Gespräche mit dem Publikum
Auf die Filmpremiere freut sich Kevin Koch besonders. Er ist seit Wochen mit dem Schnitt des Films beschäftigt. „Ich habe viele Tage und Nächte daran gearbeitet, es ist ein sehr sensibles Thema, ich kann auch nicht alles verwenden, denn die Regierung ist nicht ohne“, sagt der 22jährige Filmemacher. Was neu für ihn war: „Ich habe zum ersten Mal selbst die Story dazu geschrieben, das war echt spannend“, erzählt er. „Ich habe versucht, die Story anspruchsvoll zu gestalten. Ich möchte die Menschen zum Nachdenken bringen.“
Im Anschluss an die beiden Filmvorführungen stehen die jungen Künstler für eine Gesprächsrunde bereit. „Das Publikum soll uns ruhig mit Fragen löchern, schließlich kommt es nicht alle Tage vor, dass man so viel aus einem Slum in Manila erfährt“, sagt Koch. Für ihn jedenfalls sei die Erfahrung einzigartig gewesen.
Ein Leben im Slum
Der Film ist aber nur ein Teil des „Manila Art Projects“, das die beiden Streetartkünstler Daniel Schuster (Künstlername: Daschu) und Florian Kaiser ins Leben gerufen haben. Bereits 2015 zog es die Künstler für das „Township Art Project“nach Südafrika. Im März vergangenen Jahres flogen sie dann gemeinsam mit Kevin Koch, Steve Won und den Ulmer Fotografen Benno Heller und Ibo Köse nach Manila.

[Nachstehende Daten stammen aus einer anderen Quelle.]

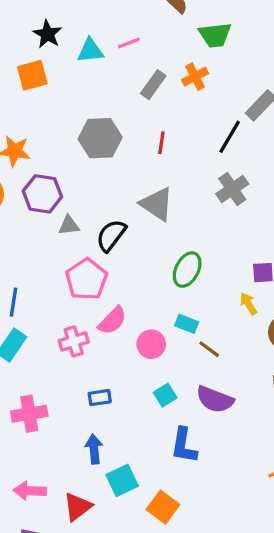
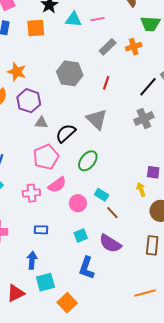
green ellipse: (187, 270) -> (88, 161), moved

Drei Wochen lebten die sechs Künstler im Bagong-Silang-Cemetery-Slum und erlebten eine intensive Zeit. Sie kamen an, als gerade einige Häuser abgerissen wurden und entschieden sich spontan, diese Aktion in den Mittelpunkt ihres Gesamtprojekts zu stellen. „Wir wollen das Thema an die Öffentlichkeit bringen, es hat uns sehr berührt und auch wütend gemacht“, sagt Florian Kaiser. Entstanden sind nun der Film „The Blue Village“, das Fotoprojekt „Loko Loko Manok“und das Streetartprojekt „Citizens of Bagong Silang“.
Wie bereits beim „Township Art Project“porträtierten Daschu und Florian Kaiser mit der Sprühdose sechs Bewohner übergroß auf die Friedhofsmauern im Slum. Es sind Menschen, die von der Regierung umgesiedelt wurden. Ihnen wollten die Streetartkünstler in ihrem ehemaligen Zuhause ein kleines Denkmal setzen. „Sie haben teilweise 60 Jahre dort gelebt und plötzlich hatten sie nichts mehr“, sagt Florian Kaiser. „Wir haben schnell gespürt, dass die Menschen sehr darunter leiden und teilweise depressiv sind.“Mit ihren Porträts konnten sie die Menschen ein bisschen glücklich machen: „Als die Slumbewohnerin Linda ihr Bild gesehen hat, hatte sie Tränen in den Augen“, erzählt Kaiser. „Sie fühlt sich jetzt wie ein Popstar und ist sehr stolz auf ihr Porträt.“So würden die Bewohner des Slums sie niemals vergessen.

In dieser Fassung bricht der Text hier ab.